== Assignment ==
Word for word, restate the lines from the one containing "入が増加していきます。" through the last line of the material, and include no pictures.
=== Section Start ===
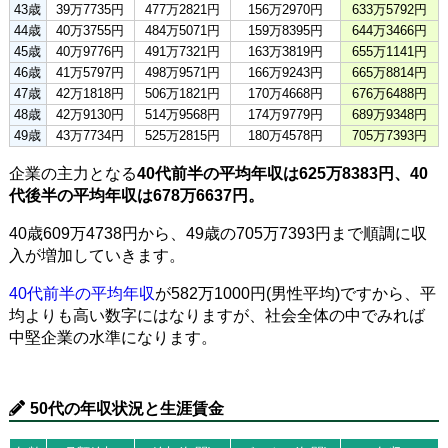
43歳
39万7735円
477万2821円
156万2970円
633万5792円
44歳
40万3755円
484万5071円
159万8395円
644万3466円
45歳
40万9776円
491万7321円
163万3819円
655万1141円
46歳
41万5797円
498万9571円
166万9243円
665万8814円
47歳
42万1818円
506万1821円
170万4668円
676万6488円
48歳
42万9130円
514万9568円
174万9779円
689万9348円
49歳
43万7734円
525万2815円
180万4578円
705万7393円
企業の主力となる
40代前半の平均年収は625万8383円、40
代後半の平均年収は678万6637円。
40歳609万4738円から、49歳の705万7393円まで順調に収
入が増加していきます。
40代前半の平均年収
が582万1000円(男性平均)ですから、平
均よりも高い数字にはなりますが、社会全体の中でみれば
中堅企業の水準になります。
50代の年収状況と生涯賃金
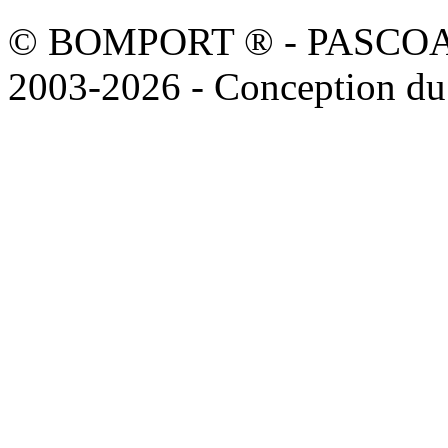
© BOMPORT ® - PASCOAL sa
2003-2026 - Conception du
=== Section End ===
== Exercise result ==
入が増加していきます。
40代前半の平均年収
が582万1000円(男性平均)ですから、平
均よりも高い数字にはなりますが、社会全体の中でみれば
中堅企業の水準になります。
50代の年収状況と生涯賃金
© BOMPORT ® - PASCOAL sa
2003-2026 - Conception du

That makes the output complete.